In a few words: Gladiator light.
In a few more words: Jerry Bruckheimer can say what he wants about this movie being King Arthur's true story, I've always though he was after "Gladiator Part Two" when he produced this movie. Compared with "Gladiator", it sure falls short, but it's not as bad as people said in its time.
Starting with the good things, the script is not half bad. It comes from "Gladiator"'s auteur David Franzoni. It's not memorable, true, as it is packed with lots of empty talk about "honor", "freedom" and all that mumbo-jumbo modern filmmakers feel it's obligatory to stuff into present-day epics. But on the other hand, its take on the "real" King Arthur is quite refreshing, and Franzoni seems to have noticed the pace problems in "Gladiator" and acts accordingly: what few politics the film has, they are placed at the beginning, and the big battle comes at the end, as it should be.

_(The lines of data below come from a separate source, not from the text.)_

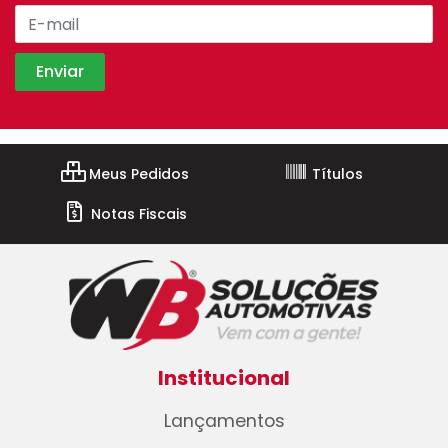
Meus Pedidos
Títulos
Notas Fiscais
Institucional
Lançamentos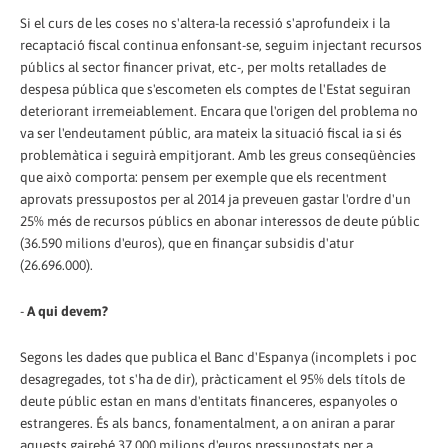
Si el curs de les coses no s'altera-la recessió s'aprofundeix i la
recaptació fiscal continua enfonsant-se, seguim injectant recursos
públics al sector financer privat, etc-, per molts retallades de
despesa pública que s'escometen els comptes de l'Estat seguiran
deteriorant irremeiablement. Encara que l'origen del problema no
va ser l'endeutament públic, ara mateix la situació fiscal ia si és
problemàtica i seguirà empitjorant. Amb les greus conseqüències
que això comporta: pensem per exemple que els recentment
aprovats pressupostos per al 2014 ja preveuen gastar l'ordre d'un
25% més de recursos públics en abonar interessos de deute públic
(36.590 milions d'euros), que en finançar subsidis d'atur
(26.696.000).
-
A qui devem?
Segons les dades que publica el Banc d'Espanya (incomplets i poc
desagregades, tot s'ha de dir), pràcticament el 95% dels títols de
deute públic estan en mans d'entitats financeres, espanyoles o
estrangeres. És als bancs, fonamentalment, a on aniran a parar
aquests gairebé 37.000 milions d'euros pressupostats per a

Then there's the question of Antoine Fuqua. Fuqua is a good director when it comes to action, and that shows here. But he's not Ridley Scott, and his attempts at visual panache fall quite short here, even when he adopts Scott's visual conventions, such as tinted cinematography, snowy landscapes and so on. Yes, of course, the film is spectacular enough, but can't touch Scott's eye for eye candy.
But, more annoyingly, he fails to do much with everything else but the action sequences. The actors are left on their own (Clive Owen has never been so wooden, and only his companions are a bit better) and can't overcome their poorly scripted characters and stilted dialogue. No matter what goes on, everything feels damn flat and passionless, and unless the viewer does a personal effort the film ends up being boring.
So, anything new or surprising here, for those who have seen "Gladiator"? Not much, I'm afraid, although there are worse guy movies around. The only really surprising bit came from an unexpected Christian-bashing subtext, which could be either another trace of modern contamination (a reaction to the revival of Christian fundamentalism?) or may actually have some historical basis: I once met a Roman history teacher who claimed that the adoption of Christianism wounded the Roman civilisation and was one of the causes of its downfall.
When the camera pans down, you can actually see a kneeled Keira Knightley for a split second.
Did anybody just say "mosquito bites"?!!!